>STRIDES ACROLAB: Strides sold 94% holding in Ascent Pharma Health
Sale of generic pharma business at US$375mn
■ Event: Strides sold 94% holding in Ascent Pharma Health, its generic pharma operations in Australia and Southeast Asia, to Watson Pharma, in all cash transaction at an EV of AU$375mn (US$375mn for Strides 94% stake). Watson acquired the remaining 6% stake from the company’s CEO. Assets worth US$113mn are transferred to Watson as a part of this transaction.
■ Rationale: The company would be utilizing the sale proceeds to fund future capital growth in the sterile injectable sector (major focus area comprising 44% of the total sales) along with reduction in debt, thereby improving its leverage position. Strides has chalked out a debt reduction program of US$250mn, which includes redemption of US$117mn (including YTM) FCCB due in June, 2012 and payment of US$50mn debt pertaining to Ascent.
■ Agreement with Pfizer remains with Strides: Ascent had entered into a distribution and services agreement with Pfizer Australia to promote and sell the full range of Pfizer’s established off-patent medicines to Australian pharmacies. This remains intact with Strides. Under the agreement, Strides will promote and distribute Pfizer’s off-patent branded medicines to pharmacies via direct distribution channel as well as sell a number of Pfizer’s branded generics. Pfizer has around 100 drugs in Australia. We expect this deal to significantly boost the overall revenues of Strides.

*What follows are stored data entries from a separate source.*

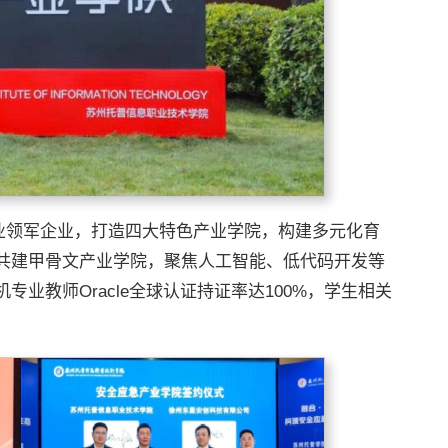
行业领军企业，打造四大特色产业学院，构建多元化育
共建甲骨文产业学院，聚焦人工智能、低代码开发等
业教师Oracle全球认证持证率达100%，学生相关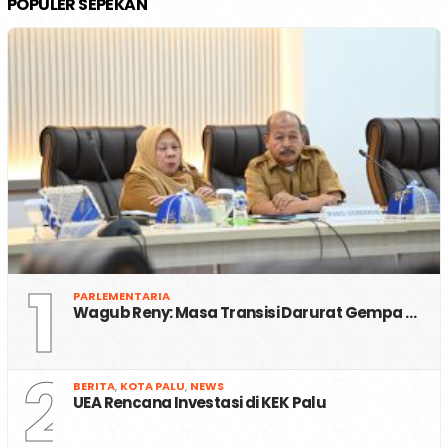
POPULER SEPEKAN
1
PARLEMENTARIA
Wagub Reny: Masa Transisi Darurat Gempa …
2
BERITA
,
KOTA PALU
,
NEWS
UEA Rencana Investasi di KEK Palu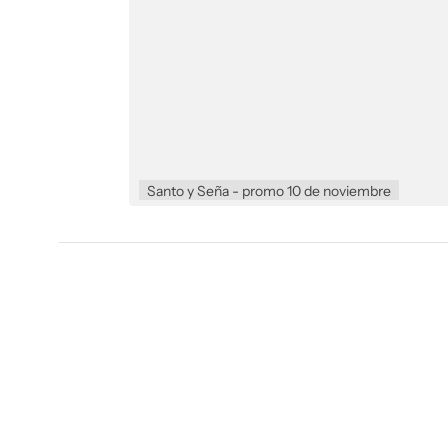
Santo y Seña - promo 10 de noviembre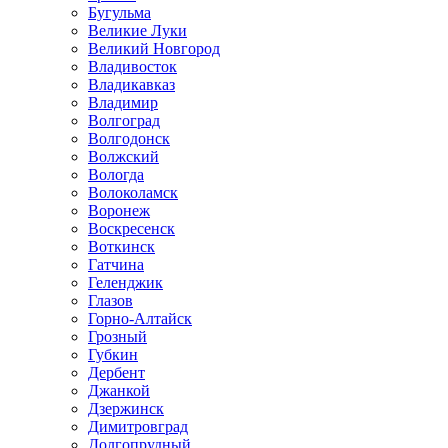
Бугульма
Великие Луки
Великий Новгород
Владивосток
Владикавказ
Владимир
Волгоград
Волгодонск
Волжский
Вологда
Волоколамск
Воронеж
Воскресенск
Воткинск
Гатчина
Геленджик
Глазов
Горно-Алтайск
Грозный
Губкин
Дербент
Джанкой
Дзержинск
Димитровград
Долгопрудный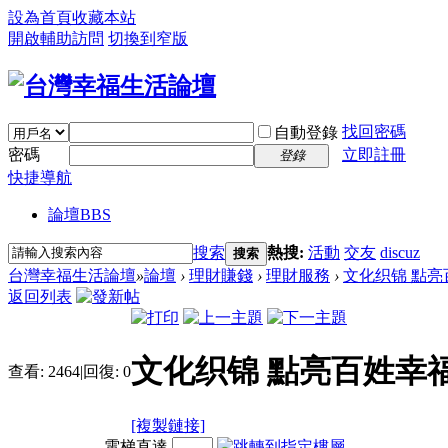
設為首頁
收藏本站
開啟輔助訪問
切換到窄版
找回密碼
自動登錄
密碼
立即註冊
登錄
快捷導航
論壇
BBS
搜索
熱搜:
活動
交友
discuz
搜索
台灣幸福生活論壇
»
論壇
›
理財賺錢
›
理財服務
›
文化织锦 點
返回列表
文化织锦 點亮百姓幸
查看:
2464
|
回復:
0
[複製鏈接]
電梯直達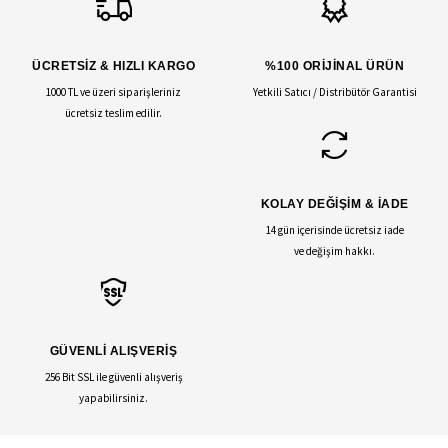
ÜCRETSİZ & HIZLI KARGO
%100 ORİJİNAL ÜRÜN
1000 TL ve üzeri siparişleriniz
Yetkili Satıcı / Distribütör Garantisi
ücretsiz teslim edilir.
KOLAY DEĞİŞİM & İADE
14 gün içerisinde ücretsiz iade
ve değişim hakkı.
GÜVENLİ ALIŞVERİŞ
256 Bit SSL ile güvenli alışveriş
yapabilirsiniz.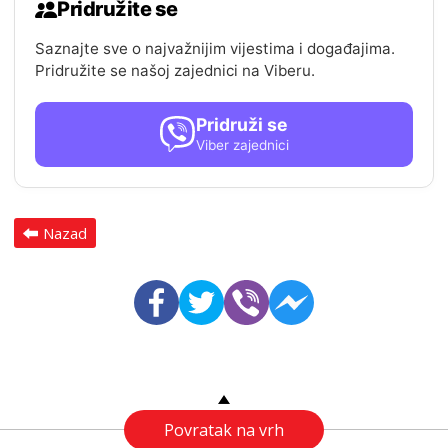
Pridružite se
Saznajte sve o najvažnijim vijestima i događajima.
Pridružite se našoj zajednici na Viberu.
Pridruži se
Viber zajednici
Nazad
Povratak na vrh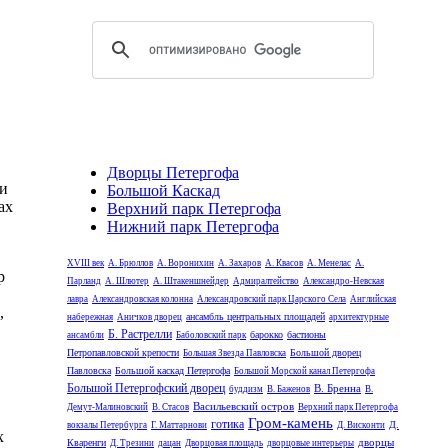
Дворцы Петергофа
 и
Большой Каскад
ах
Верхний парк Петергофа
Нижний парк Петергофа
XVIII век
А. Брюллов
А. Воронихин
А. Захаров
А. Квасов
А. Менелас
А.
р
Парланд
А. Шлютер
А. Штакеншнейдер
Адмиралтейство
Александро-Невская
лавра
Александровская колонна
Александровский парк Царского Села
Английская
,
ансамбль центральных площадей
набережная
Аничков дворец
архитектурные
Б. Растрелли
барокко
бастионы
ансамбли
Баболовский парк
Петропавловской крепости
Большой дворец
Большая Звезда Павловска
Павловска
Большой каскад Петергофа
Большой Морской канал Петергофа
Большой Петергофский дворец
В. Бренна
буддизм
В. Баженов
В.
Васильевский остров
Демут-Малиновский
В. Стасов
Верхний парк Петергофа
Гром-камень
готика
Д.
вокзалы Петербурга
Г. Маттарнови
Д. Висконти
х
дворцы
Кваренги
Д. Трезини
дацан
Дворцовая площадь
дворцовые интерьеры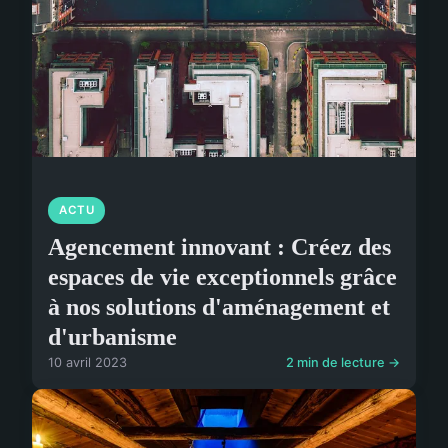
ACTU
Agencement innovant : Créez des
espaces de vie exceptionnels grâce
à nos solutions d'aménagement et
d'urbanisme
10 avril 2023
2 min de lecture →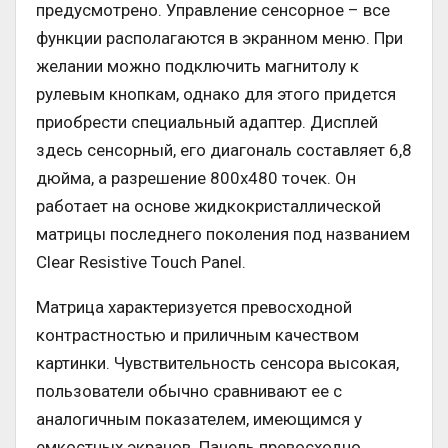
предусмотрено. Управление сенсорное – все
функции располагаются в экранном меню. При
желании можно подключить магнитолу к
рулевым кнопкам, однако для этого придется
приобрести специальный адаптер. Дисплей
здесь сенсорный, его диагональ составляет 6,8
дюйма, а разрешение 800х480 точек. Он
работает на основе жидкокристаллической
матрицы последнего поколения под названием
Clear Resistive Touch Panel.
Матрица характеризуется превосходной
контрастностью и приличным качеством
картинки. Чувствительность сенсора высокая,
пользователи обычно сравнивают ее с
аналогичным показателем, имеющимся у
емкостных экранов. Панель превосходно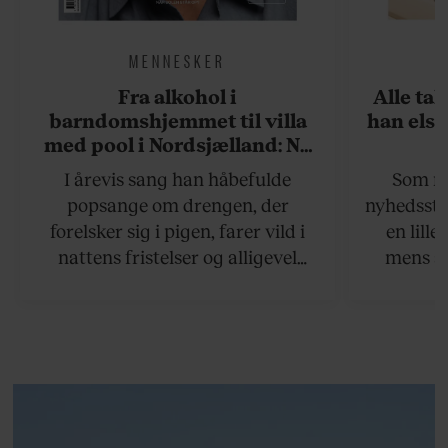
MENNESKER
Fra alkohol i
Alle ta
barndomshjemmet til villa
han elsk
med pool i Nordsjælland: Nu
skal du høre sandheden om
I årevis sang han håbefulde
Som na
Rasmus Seebach
popsange om drengen, der
nyhedsstr
forelsker sig i pigen, farer vild i
en lill
nattens fristelser og alligevel
mens an
finder den lykkelige udgang. Nu,
definer
efter 10 års albumpause, er den
mandlig
rosenrøde forelskelse trådt i
hvor 
baggrunden; den naive dreng er
insisterer
blevet voksen. Her indtager
Danmarks største popstjerne selv
fortællerens plads i et portræt om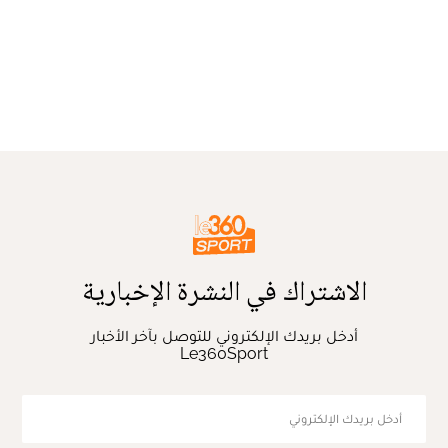
الاشتراك في النشرة الإخبارية
أدخل بريدك الإلكتروني للتوصل بآخر الأخبار
Le360Sport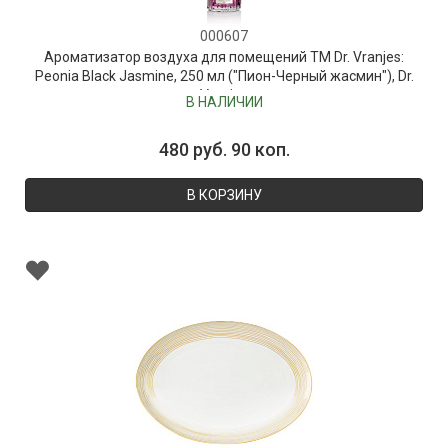
000607
Ароматизатор воздуха для помещений ТМ Dr. Vranjes:
Peonia Black Jasmine, 250 мл ("Пион-Черный жасмин"), Dr.
Vranjes
В НАЛИЧИИ
480 руб. 90 коп.
В КОРЗИНУ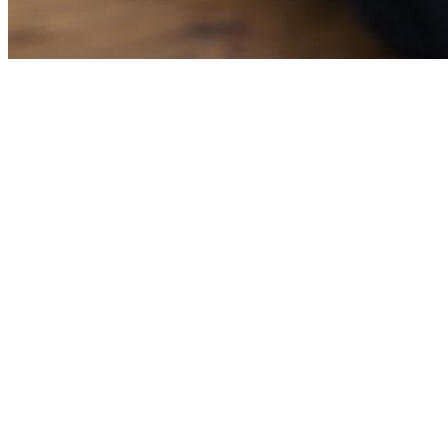
Naadloze koppeling met uw bedrijfssoftware
Efficiëntie en accuraatheid in uw gegevens. Alles centraal.
Automatische synchronisatie van orders
Realtime voorraadbeheersing
Gestroomlijnde facturering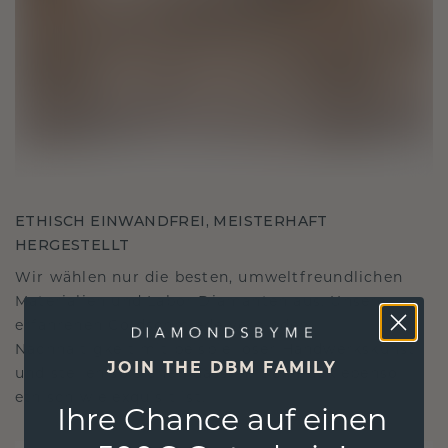
ETHISCH EINWANDFREI, MEISTERHAFT
HERGESTELLT
Wir wählen nur die besten, umweltfreundlichen
Materialien und Labor Diamanten aus. Unsere
erfahrenen Goldschmiede verbinden
Nachhaltigkeit mit beispielloser Handwerkskunst
JOIN THE DBM FAMILY
und stellen so sicher, dass Ihr Schmuck ebenso
ethisch wie exquisit ist.
Ihre Chance auf einen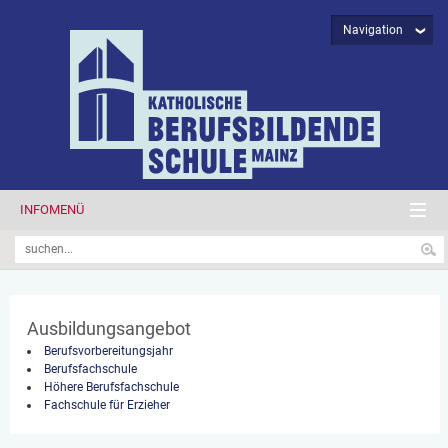
Navigation
INFOMENÜ
Ausbildungsangebot
Berufsvorbereitungsjahr
Berufsfachschule
Höhere Berufsfachschule
Fachschule für Erzieher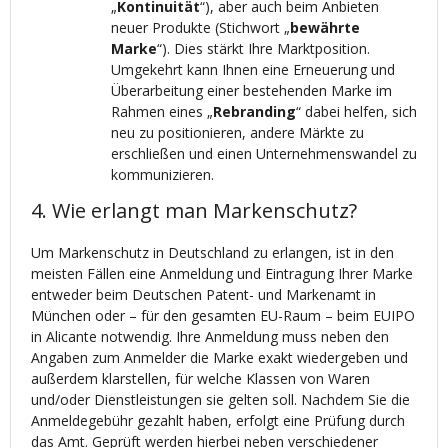
„
Kontinuität
“), aber auch beim Anbieten
neuer Produkte (Stichwort „
bewährte
Marke
“). Dies stärkt Ihre Marktposition.
Umgekehrt kann Ihnen eine Erneuerung und
Überarbeitung einer bestehenden Marke im
Rahmen eines „
Rebranding
“ dabei helfen, sich
neu zu positionieren, andere Märkte zu
erschließen und einen Unternehmenswandel zu
kommunizieren.
4. Wie erlangt man Markenschutz?
Um Markenschutz in Deutschland zu erlangen, ist in den
meisten Fällen eine Anmeldung und Eintragung Ihrer Marke
entweder beim Deutschen Patent- und Markenamt in
München oder – für den gesamten EU-Raum – beim EUIPO
in Alicante notwendig. Ihre Anmeldung muss neben den
Angaben zum Anmelder die Marke exakt wiedergeben und
außerdem klarstellen, für welche Klassen von Waren
und/oder Dienstleistungen sie gelten soll. Nachdem Sie die
Anmeldegebühr gezahlt haben, erfolgt eine Prüfung durch
das Amt. Geprüft werden hierbei neben verschiedener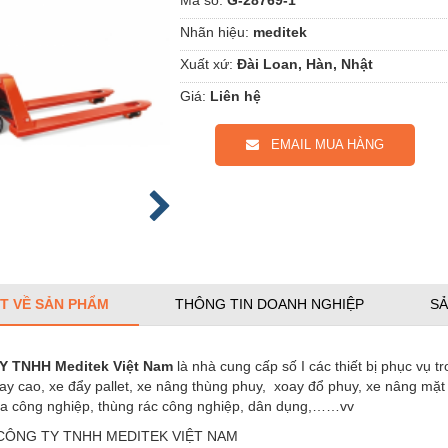
Nhãn hiệu:
meditek
Xuất xứ:
Đài Loan, Hàn, Nhật
Giá:
Liên hệ
EMAIL MUA HÀNG
ẾT VỀ SẢN PHẨM
THÔNG TIN DOANH NGHIỆP
SẢ
Y TNHH
Meditek Việt Nam
là nhà cung cấp số I các thiết bị phục vụ 
ay cao, xe đẩy pallet, xe nâng thùng phuy, xoay đổ phuy, xe nâng mặt
a công nghiệp, thùng rác công nghiệp, dân dụng,……vv
: CÔNG TY TNHH MEDITEK VIỆT NAM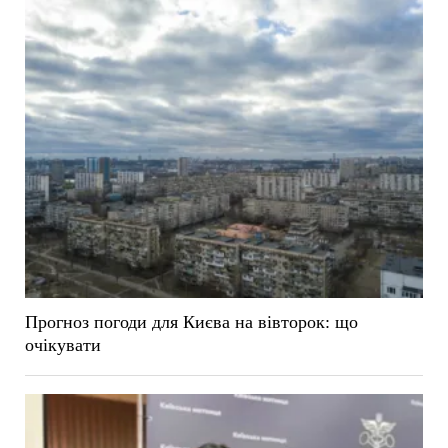
Прогноз погоди для Києва на вівторок: що
очікувати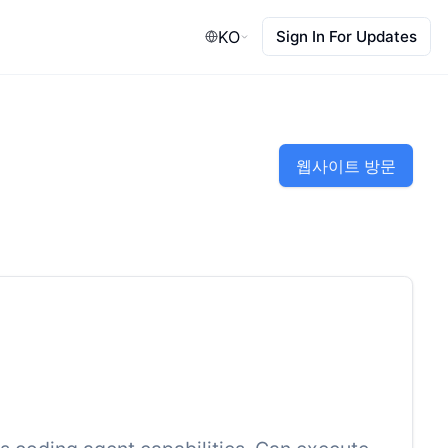
KO
Sign In For Updates
웹사이트 방문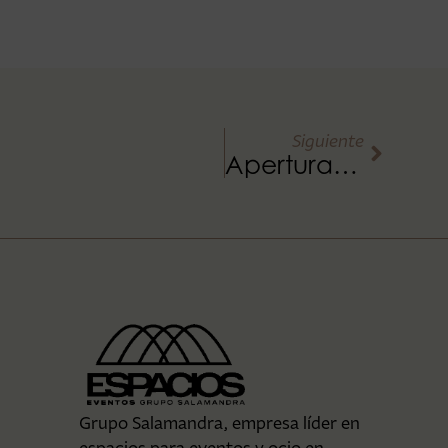
Siguiente
Apertura de Terrazas
Grupo Salamandra, empresa líder en
espacios para eventos y ocio en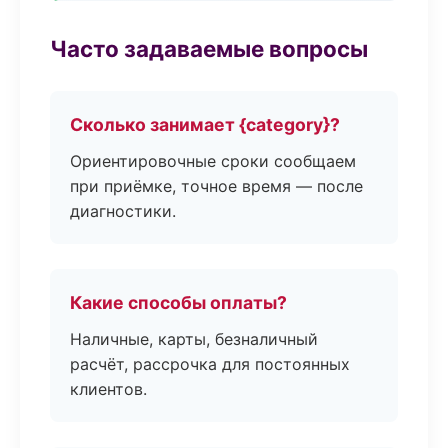
Часто задаваемые вопросы
Сколько занимает {category}?
Ориентировочные сроки сообщаем
при приёмке, точное время — после
диагностики.
Какие способы оплаты?
Наличные, карты, безналичный
расчёт, рассрочка для постоянных
клиентов.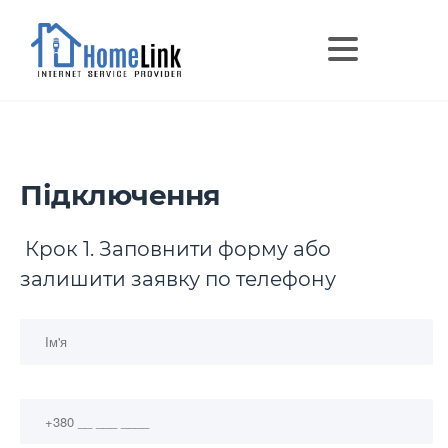
Підключення
Крок 1. Заповнити форму або
залишити заявку по телефону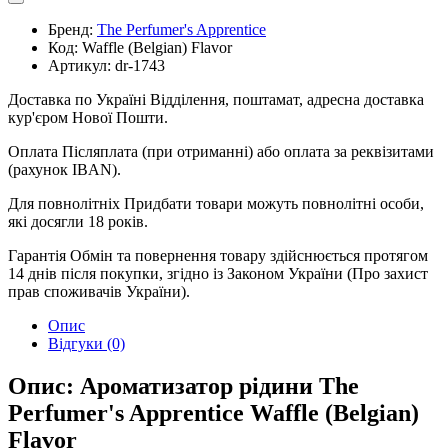
Бренд:
The Perfumer's Apprentice
Код:
Waffle (Belgian) Flavor
Артикул:
dr-1743
Доставка по Україні
Відділення, поштамат, адресна доставка
кур'єром Нової Пошти.
Оплата
Післяплата (при отриманні) або оплата за реквізитами
(рахунок IBAN).
Для повнолітніх
Придбати товари можуть повнолітні особи,
які досягли 18 років.
Гарантія
Обмін та повернення товару здійснюється протягом
14 днів після покупки, згідно із Законом України (Про захист
прав споживачів України).
Опис
Відгуки (0)
Опис: Ароматизатор рідини The
Perfumer's Apprentice Waffle (Belgian)
Flavor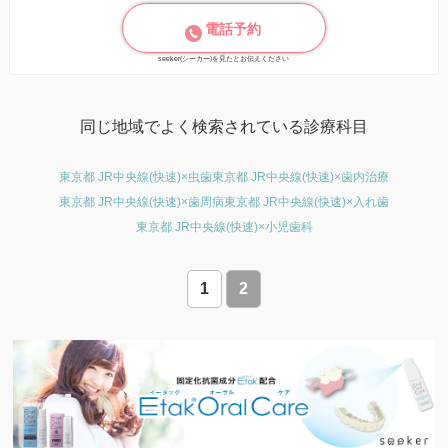
電話予約
seeker(シーカー)を見たとお伝えください
同じ地域でよく検索されている診療科目
東京都 JR中央線(快速)×虫歯
東京都 JR中央線(快速)×歯内治療
東京都 JR中央線(快速)×歯周病
東京都 JR中央線(快速)×入れ歯
東京都 JR中央線(快速)×小児歯科
1
2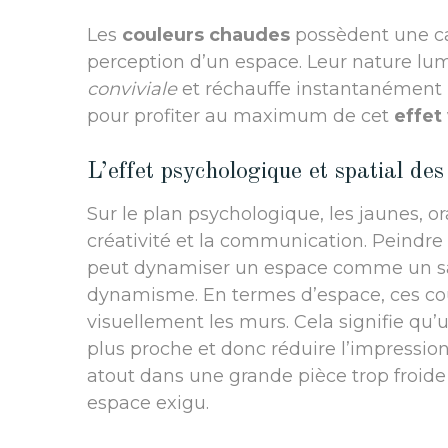
Les
couleurs chaudes
possèdent une ca
perception d’un espace. Leur nature lu
conviviale
et réchauffe instantanément l
pour profiter au maximum de cet
effe
L’effet psychologique et spatial de
Sur le plan psychologique, les jaunes, or
créativité et la communication. Peindre
peut dynamiser un espace comme un salon
dynamisme. En termes d’espace, ces coul
visuellement les murs. Cela signifie q
plus proche et donc réduire l’impressio
atout dans une grande pièce trop froid
espace exigu.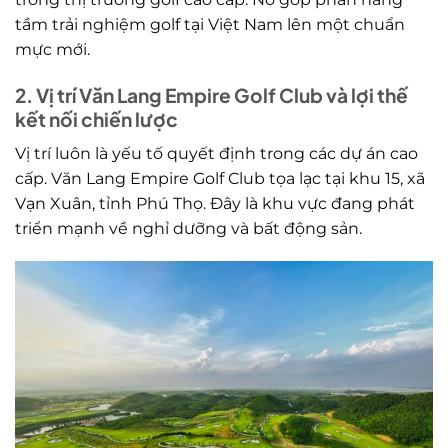
tầm trải nghiệm golf tại Việt Nam lên một chuẩn
mực mới.
2. Vị trí Văn Lang Empire Golf Club và lợi thế
kết nối chiến lược
Vị trí luôn là yếu tố quyết định trong các dự án cao
cấp. Văn Lang Empire Golf Club tọa lạc tại khu 15, xã
Vạn Xuân, tỉnh Phú Thọ. Đây là khu vực đang phát
triển mạnh về nghỉ dưỡng và bất động sản.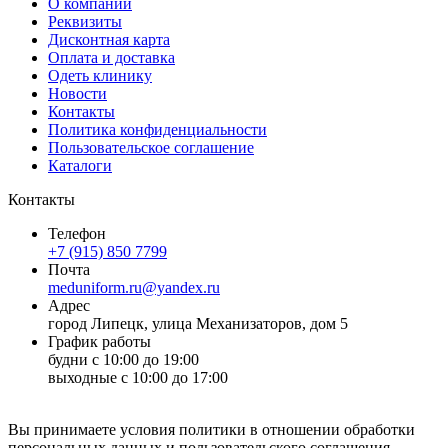
О компании
Реквизиты
Дисконтная карта
Оплата и доставка
Одеть клинику
Новости
Контакты
Политика конфиденциальности
Пользовательское соглашение
Каталоги
Контакты
Телефон
+7 (915) 850 7799
Почта
meduniform.ru@yandex.ru
Адрес
город Липецк, улица Механизаторов, дом 5
График работы
будни с 10:00 до 19:00
выходные с 10:00 до 17:00
Вы принимаете условия политики в отношении обработки
персональных данных и пользовательского соглашения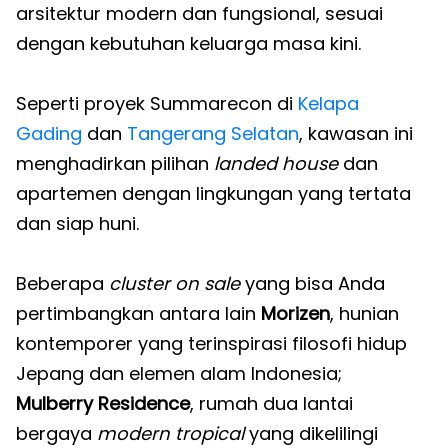
arsitektur modern dan fungsional, sesuai
dengan kebutuhan keluarga masa kini.
Seperti proyek Summarecon di
Kelapa
Gading
dan
Tangerang Selatan
, kawasan ini
menghadirkan pilihan
landed house
dan
apartemen dengan lingkungan yang tertata
dan siap huni.
Beberapa
cluster on sale
yang bisa Anda
pertimbangkan antara lain
Morizen
, hunian
kontemporer yang terinspirasi filosofi hidup
Jepang dan elemen alam Indonesia;
Mulberry Residence
, rumah dua lantai
bergaya
modern tropical
yang dikelilingi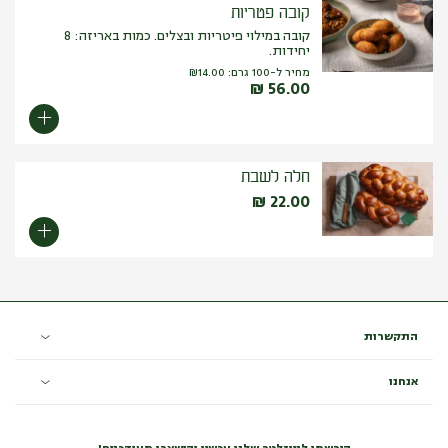
קובה פטריות
קובה במילוי פיטריות ובצלים. כמות באריזה: 8
יחידות.
מחיר ל-100 גרם:
14.00
₪
₪
56.00
חלה לשבת
₪
22.00
התקשרות
אנחנו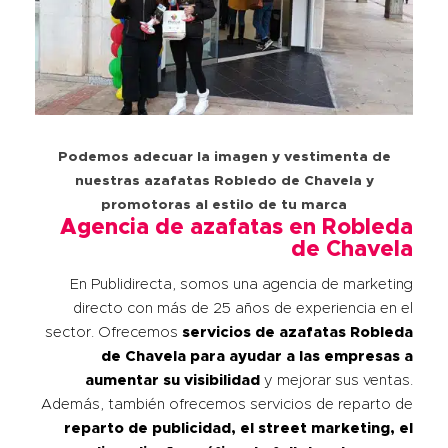
Podemos adecuar la imagen y vestimenta de
nuestras azafatas Robledo de Chavela y
promotoras al estilo de tu marca
Agencia de azafatas en Robleda
de Chavela
En Publidirecta, somos una agencia de marketing
directo con más de 25 años de experiencia en el
sector. Ofrecemos
servicios de azafatas
Robleda
de Chavela
para ayudar a las empresas a
aumentar su visibilidad
y mejorar sus ventas.
Además, también ofrecemos servicios de reparto de
reparto de publicidad, el street marketing, el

■ Impact: The deal is valued at EV/sales of 2.6x and EV/EBITDA of 19.7x with a sale of US$160mn in CY2011E and EBITDA of US$21mn. It will improve the leverage as the debt reduces from current US$525mn to US$275mn. Currently Strides has a D/E ratio of 1.6x (including FCCB). Post the deal, the D/E ratio is likely to reduce to 1.0x thereby, strengthening the balance sheet. This would reduce the interest costs by ~US$15-20mn for CY2012, thereby, increasing profitability. Besides, the goodwill from the books would also be reduced by ~US$50-60mn.
Outlook and Valuation
Strides has emerged leaner and stronger post restructuring its business with a clear focus on niche specialized segments. The deal emphasizes Strides’ priority to optimize the shareholder value by focusing on return ratios, targeting better working capital management and reducing debt level. With the complete focus on high margin sterile business, potential new launches, abundant capacity available, cash for upgradation of sterile facilities, we believe the company is expected to witness a sharp upswing in earnings and is poised for re-rating. We revise our estimates factoring the sale of the Australian business and anticipate a 10% CAGR growth in revenues and 32% CAGR in earnings with an improving EBITDA margin for CY2010-13E. Since our price target of Rs485 was achieved (refer our report: “Taking Big Strides” on 1st Dec 2011), post this deal, we recommend Buy on the company with an upgraded price target of Rs650.